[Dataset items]
- - - - - - -

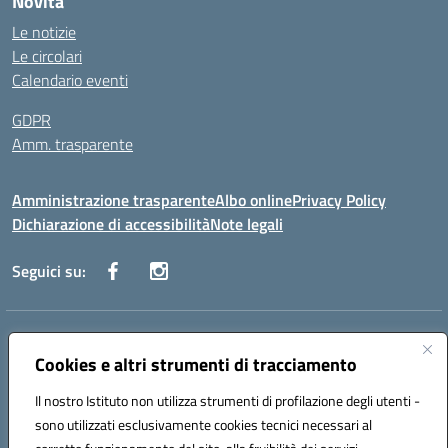
Novità
Le notizie
Le circolari
Calendario eventi
GDPR
Amm. trasparente
Amministrazione trasparente
Albo online
Privacy Policy
Dichiarazione di accessibilità
Note legali
Seguici su:
Indirizzo:
Corso Fornari, 168 - 70056 Molfetta (Ba)
Centralino:
Cookies e altri strumenti di tracciamento
+39 080 2446680
Email:
baic882008@istruzione.it
Posta elettronica certificata (PEC):
baic882008@pec.istruzione.it
Il nostro Istituto non utilizza strumenti di profilazione degli utenti -
Codice fiscale: 80023470729
sono utilizzati esclusivamente cookies tecnici necessari al
Codice meccanografico:
BAIC882008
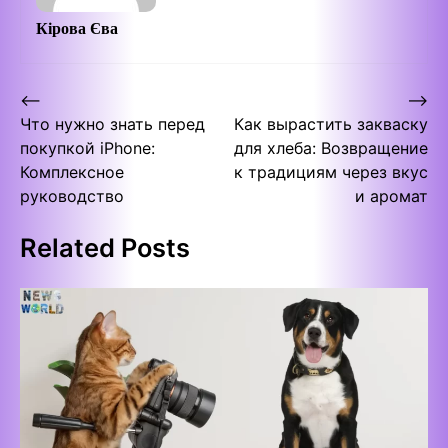
Кірова Єва
Post
⟵
⟶
Что нужно знать перед
Как вырастить закваску
navigation
покупкой iPhone:
для хлеба: Возвращение
Комплексное
к традициям через вкус
руководство
и аромат
Related Posts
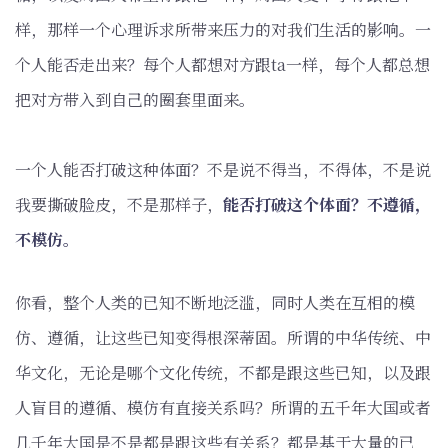
样，那样一个心理诉求所带来压力的对我们生活的影响。一
个人能否走出来？每个人都想对方跟ta一样，每个人都总想
把对方带入到自己的圈套里面来。
一个人能否打破这种体面？不是说不得当，不得体，不是说
我要撕破脸皮，不是那样子，
能否打破这个体面？不遵循，
不模仿。
你看，整个人类的已知不断地泛滥，同时人类在互相的模
仿、遵循，让这些已知变得根深蒂固。所谓的中华传统、中
华文化，无论是哪个文化传统，不都是跟这些已知，以及跟
人盲目的遵循、模仿有直接关系吗？所谓的五千年大国或者
几千年大国是不是都是跟这些有关系？都是基于大量的已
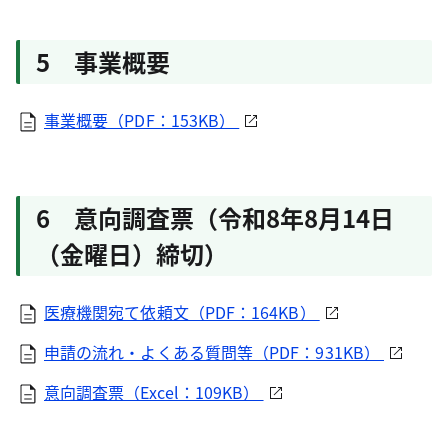
5 事業概要
事業概要（PDF：153KB）
6 意向調査票（令和8年8月14日
（金曜日）締切）
医療機関宛て依頼文（PDF：164KB）
申請の流れ・よくある質問等（PDF：931KB）
意向調査票（Excel：109KB）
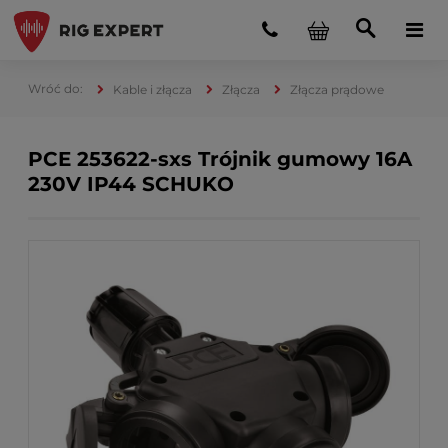
Kable i złącza
Złącza
Złącza prądowe
PCE 253622-sxs Trójnik gumowy 16A
230V IP44 SCHUKO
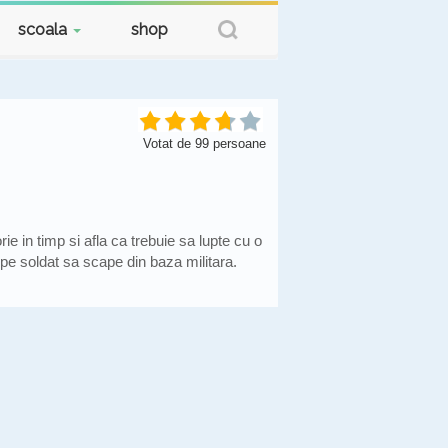
scoala
shop
Votat de
99
persoane
ie in timp si afla ca trebuie sa lupte cu o
 pe soldat sa scape din baza militara.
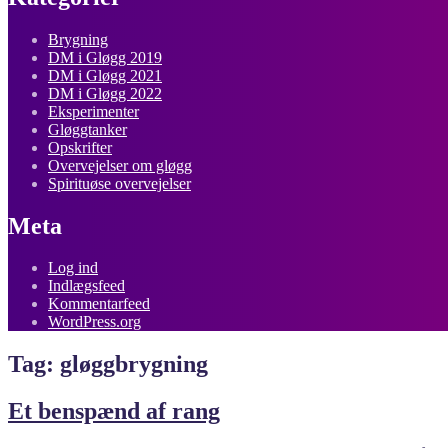
Brygning
DM i Gløgg 2019
DM i Gløgg 2021
DM i Gløgg 2022
Eksperimenter
Gløggtanker
Opskrifter
Overvejelser om gløgg
Spirituøse overvejelser
Meta
Log ind
Indlægsfeed
Kommentarfeed
WordPress.org
Tag:
gløggbrygning
Et benspænd af rang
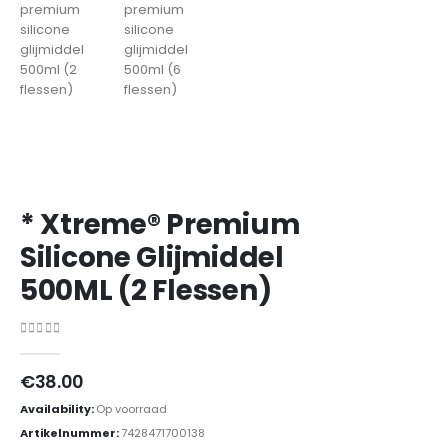
* Xtreme® Premium
Silicone Glijmiddel
500ML (2 Flessen)
0
out of 5
€
38.00
Availability:
Op voorraad
Artikelnummer:
7428471700138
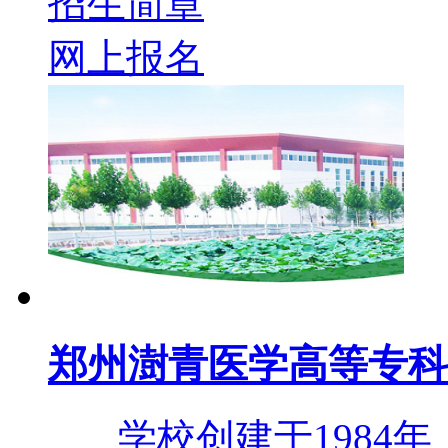
招生简章
网上报名
郑州澍青医学高等专科
学校创建于1984年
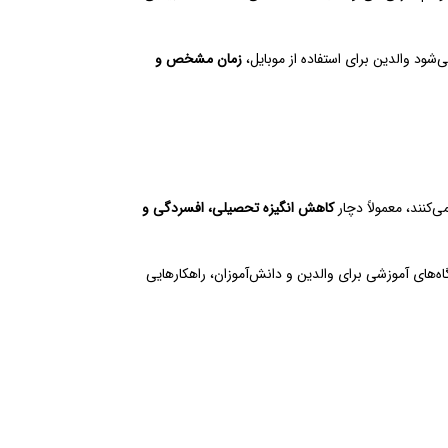
شود والدین برای استفاده از موبایل،
زمان مشخص و
کاهش انگیزه تحصیلی، افسردگی و
گاه‌های آموزشی برای والدین و دانش‌آموزان، راهکارهایی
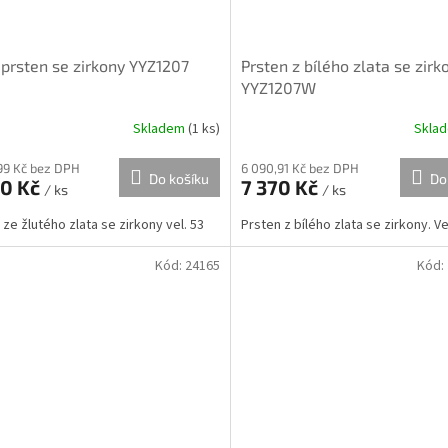
 prsten se zirkony YYZ1207
Prsten z bílého zlata se zirk
YYZ1207W
Skladem
(
1 ks
)
Skla
99 Kč bez DPH
6 090,91 Kč bez DPH
Do košíku
Do
00 Kč
7 370 Kč
/ ks
/ ks
 ze žlutého zlata se zirkony vel. 53
Prsten z bílého zlata se zirkony. Ve
Kód:
24165
Kód:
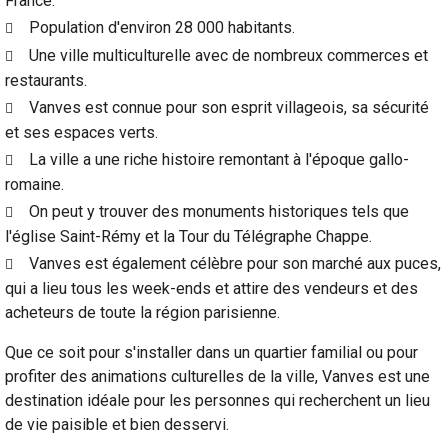
France.
Population d'environ 28 000 habitants.
Une ville multiculturelle avec de nombreux commerces et
restaurants.
Vanves est connue pour son esprit villageois, sa sécurité
et ses espaces verts.
La ville a une riche histoire remontant à l'époque gallo-
romaine.
On peut y trouver des monuments historiques tels que
l'église Saint-Rémy et la Tour du Télégraphe Chappe.
Vanves est également célèbre pour son marché aux puces,
qui a lieu tous les week-ends et attire des vendeurs et des
acheteurs de toute la région parisienne.
Que ce soit pour s'installer dans un quartier familial ou pour
profiter des animations culturelles de la ville, Vanves est une
destination idéale pour les personnes qui recherchent un lieu
de vie paisible et bien desservi.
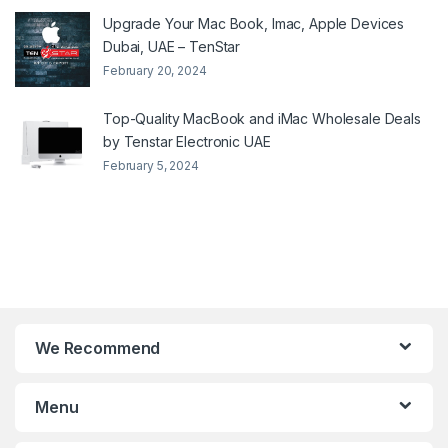
Upgrade Your Mac Book, Imac, Apple Devices
Dubai, UAE – TenStar
February 20, 2024
Top-Quality MacBook and iMac Wholesale Deals
by Tenstar Electronic UAE
February 5, 2024
We Recommend
Menu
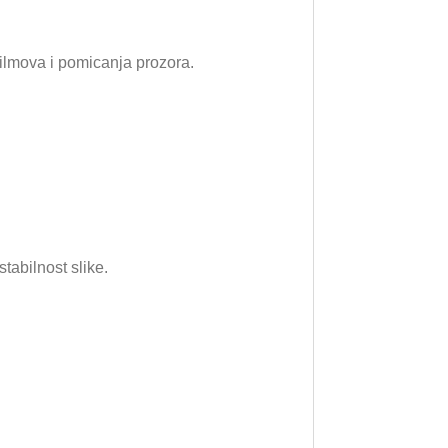
ilmova i pomicanja prozora.
tabilnost slike.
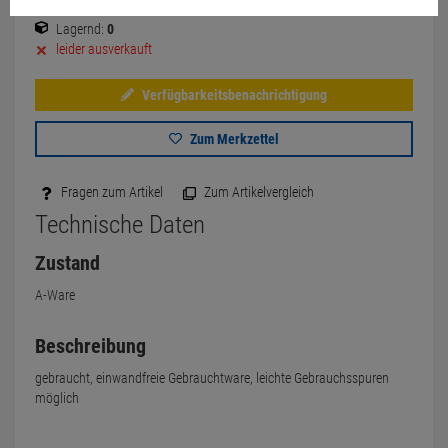
Lagernd:
0
leider ausverkauft
Verfügbarkeitsbenachrichtigung
Zum Merkzettel
Fragen zum Artikel
Zum Artikelvergleich
Technische Daten
Zustand
A-Ware
Beschreibung
gebraucht, einwandfreie Gebrauchtware, leichte Gebrauchsspuren
möglich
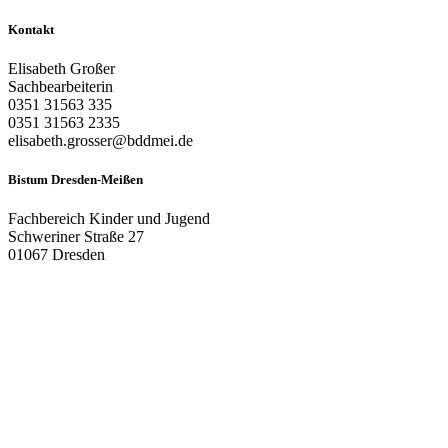
Kontakt
Elisabeth Großer
Sachbearbeiterin
0351 31563 335
0351 31563 2335
elisabeth.grosser@bddmei.de
Bistum Dresden-Meißen
Fachbereich Kinder und Jugend
Schweriner Straße 27
01067 Dresden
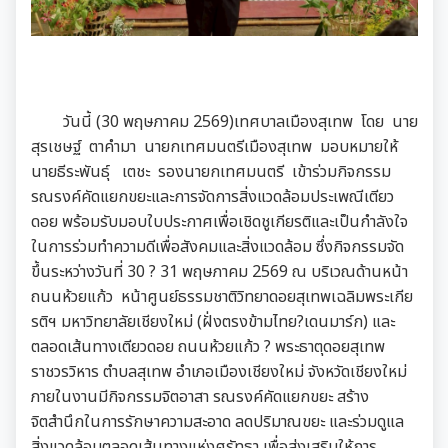
วันนี้ (30 พฤษภาคม 2569)เทศบาลเมืองสุเทพ  โดย  นาย
สุรเชษฐ์  ตาคำมา  นายกเทศมนตรีเมืองสุเทพ  มอบหมายให้  
นายธีระพันธุ์   เตชะ  รองนายกเทศมนตรี  เข้าร่วมกิจกรรม
รณรงค์คัดแยกขยะและการจัดการสิ่งแวดล้อมประเพณีเตียว
ดอย พร้อมรับมอบใบประกาศเพื่อเชิดชูเกียรติและเป็นกำลังใจ
ในการร่วมทำความดีเพื่อสังคมและสิ่งแวดล้อม ซึ่งกิจกรรมจัด
ขึ้นระหว่างวันที่ 30 ? 31 พฤษภาคม 2569 ณ บริเวณด้านหน้า
ถนนห้วยแก้ว  หน้าศูนย์ธรรมชาติวิทยาดอยสุเทพเฉลิมพระเกีย
รติฯ มหาวิทยาลัยเชียงใหม่ (ฝั่งตรงข้ามไทย?เดนมาร์ก) และ
ตลอดเส้นทางเตียวดอย ถนนห้วยแก้ว ? พระธาตุดอยสุเทพ
ราชวรวิหาร ตำบลสุเทพ อำเภอเมืองเชียงใหม่ จังหวัดเชียงใหม่ 
ภายในงานมีกิจกรรมจิตอาสา รณรงค์คัดแยกขยะ สร้าง
จิตสำนึกในการรักษาความสะอาด ลดปริมาณขยะ และร่วมดูแล
สิ่งแวดล้อมตลอดเส้นทางแห่งศรัทธา เพื่อส่งเสริมให้การ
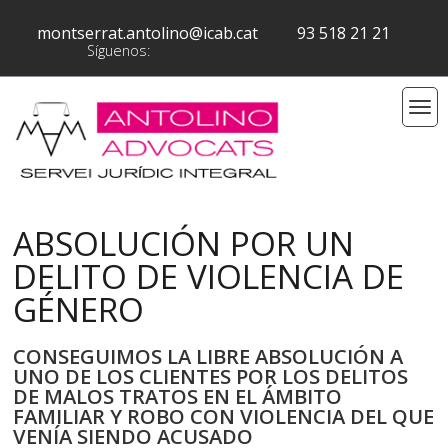
montserrat.antolino@icab.cat
93 518 21 21
Síguenos:
ABSOLUCIÓN POR UN
DELITO DE VIOLENCIA DE
GÉNERO
CONSEGUIMOS LA LIBRE ABSOLUCIÓN A
UNO DE LOS CLIENTES POR LOS DELITOS
DE MALOS TRATOS EN EL ÁMBITO
FAMILIAR Y ROBO CON VIOLENCIA DEL QUE
VENÍA SIENDO ACUSADO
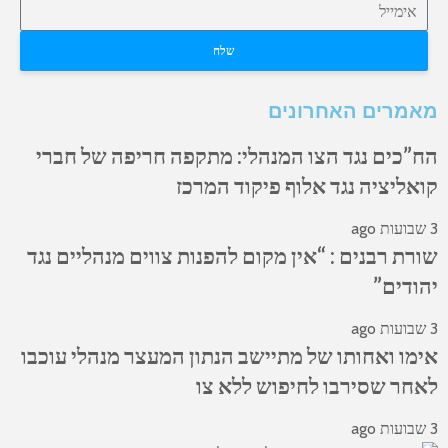
שלח
מאמרים האחרונים
הח”כים נגד הצו המנהלי: מתקפה חריפה של חברי
קואליציה נגד אלוף פיקוד המרכז
3 שבועות ago
שורת רבנים : “אין מקום להפנות צווים מנהליים נגד
יהודים”
3 שבועות ago
אימו ואחותו של מתיישב הנתון המעצר מנהלי עוכבו
לאחר שסירבו לחיפוש ללא צו
3 שבועות ago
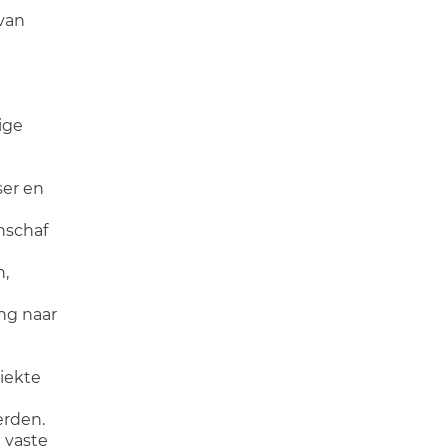
 van
ige
ser en
anschaf
n,
ng naar
ziekte
erden.
l vaste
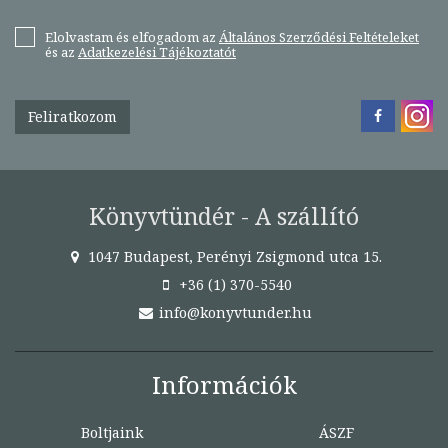
Elolvastam és elfogadom az
Általános Szerződési Feltételeket
és az
Adatkezelési Tájékoztatót
Feliratkozom
Könyvtündér - A szállító
1047 Budapest, Perényi Zsigmond utca 15.
+36 (1) 370-5540
info@konyvtunder.hu
Információk
Boltjaink
ÁSZF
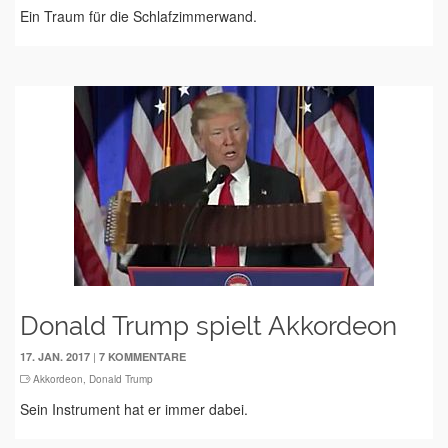
Ein Traum für die Schlafzimmerwand.
Donald Trump spielt Akkordeon
|
17. JAN. 2017
7 KOMMENTARE
Akkordeon
,
Donald Trump
Sein Instrument hat er immer dabei.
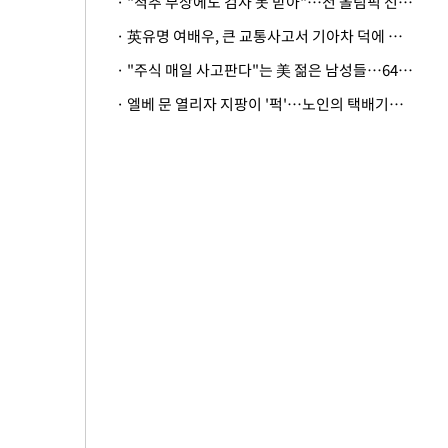
· "척추 부상에도 검사 못 받아"…전 올림픽 선수, 美봅슬레이협회 상대 소송
· 英유명 여배우, 큰 교통사고서 기아차 덕에 살았다
· "주식 매일 사고판다"는 美 젊은 남성들…64%가 "나는 인생의 패배자“
· 엘베 문 열리자 지팡이 '퍽'…노인의 택배기사 폭행 이유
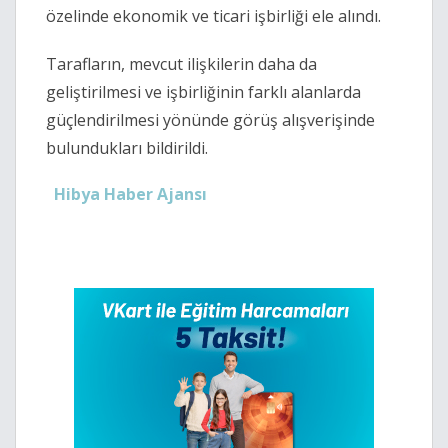
özelinde ekonomik ve ticari işbirliği ele alındı.
Tarafların, mevcut ilişkilerin daha da
geliştirilmesi ve işbirliğinin farklı alanlarda
güçlendirilmesi yönünde görüş alışverişinde
bulundukları bildirildi.
Hibya Haber Ajansı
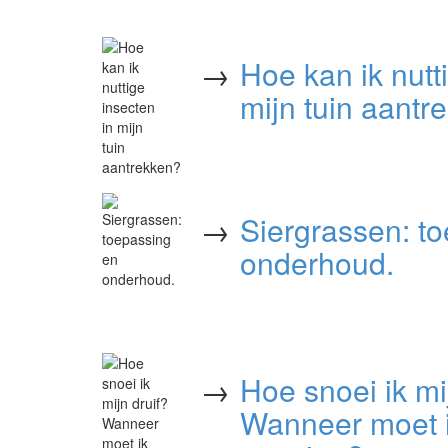
→
Hoe kan ik nutt
mijn tuin aantr
→
Siergrassen: t
onderhoud.
→
Hoe snoei ik mi
Wanneer moet ik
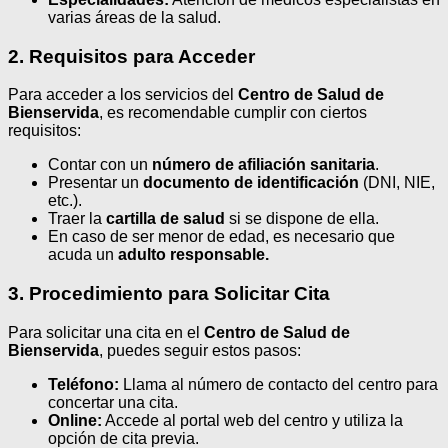
varias áreas de la salud.
2. Requisitos para Acceder
Para acceder a los servicios del
Centro de Salud de
Bienservida
, es recomendable cumplir con ciertos
requisitos:
Contar con un
número de afiliación sanitaria
.
Presentar un
documento de identificación
(DNI, NIE,
etc.).
Traer la
cartilla de salud
si se dispone de ella.
En caso de ser menor de edad, es necesario que
acuda un
adulto responsable.
3. Procedimiento para Solicitar Cita
Para solicitar una cita en el
Centro de Salud de
Bienservida
, puedes seguir estos pasos:
Teléfono:
Llama al número de contacto del centro para
concertar una cita.
Online:
Accede al portal web del centro y utiliza la
opción de cita previa.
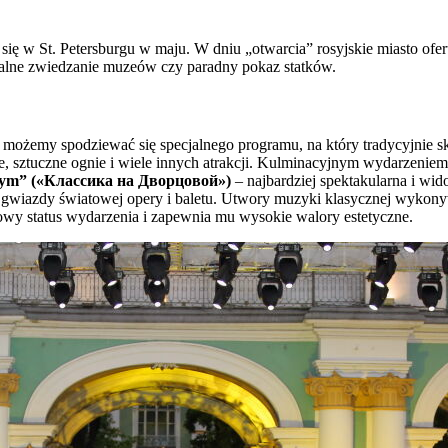
się w St. Petersburgu w maju. W dniu „otwarcia” rosyjskie miasto ofe
cjalne zwiedzanie muzeów czy paradny pokaz statków.
 możemy spodziewać się specjalnego programu, na który tradycyjnie skł
e, sztuczne ognie i wiele innych atrakcji. Kulminacyjnym wydarzeniem
wym” («Классика на Дворцовой»)
– najbardziej spektakularna i wi
e gwiazdy światowej opery i baletu. Utwory muzyki klasycznej wykony
żowy status wydarzenia i zapewnia mu wysokie walory estetyczne.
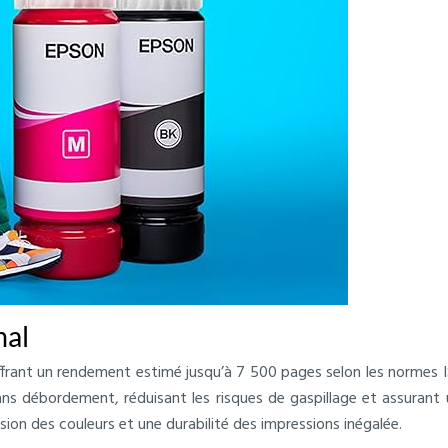
mal
frant un rendement estimé jusqu’à 7 500 pages selon les normes I
ans débordement, réduisant les risques de gaspillage et assurant
ion des couleurs et une durabilité des impressions inégalée.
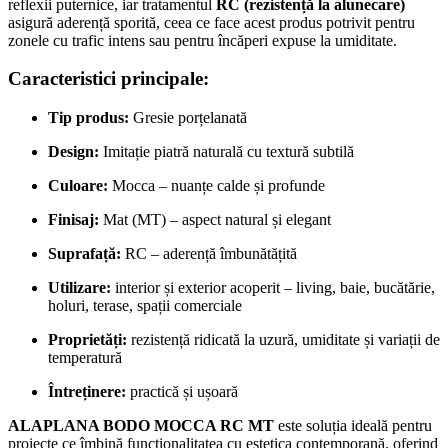
reflexii puternice, iar tratamentul
RC (rezistență la alunecare)
asigură aderență sporită, ceea ce face acest produs potrivit pentru
zonele cu trafic intens sau pentru încăperi expuse la umiditate.
Caracteristici principale:
Tip produs:
Gresie porțelanată
Design:
Imitație piatră naturală cu textură subtilă
Culoare:
Mocca – nuanțe calde și profunde
Finisaj:
Mat (MT) – aspect natural și elegant
Suprafață:
RC – aderență îmbunătățită
Utilizare:
interior și exterior acoperit – living, baie, bucătărie,
holuri, terase, spații comerciale
Proprietăți:
rezistență ridicată la uzură, umiditate și variații de
temperatură
Întreținere:
practică și ușoară
ALAPLANA BODO MOCCA RC MT
este soluția ideală pentru
proiecte ce îmbină funcționalitatea cu estetica contemporană, oferind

- - - - - - -

Using the records above, report each line with the string "trasparente".

Exercise solution:
Amm. trasparente
Amministrazione trasparente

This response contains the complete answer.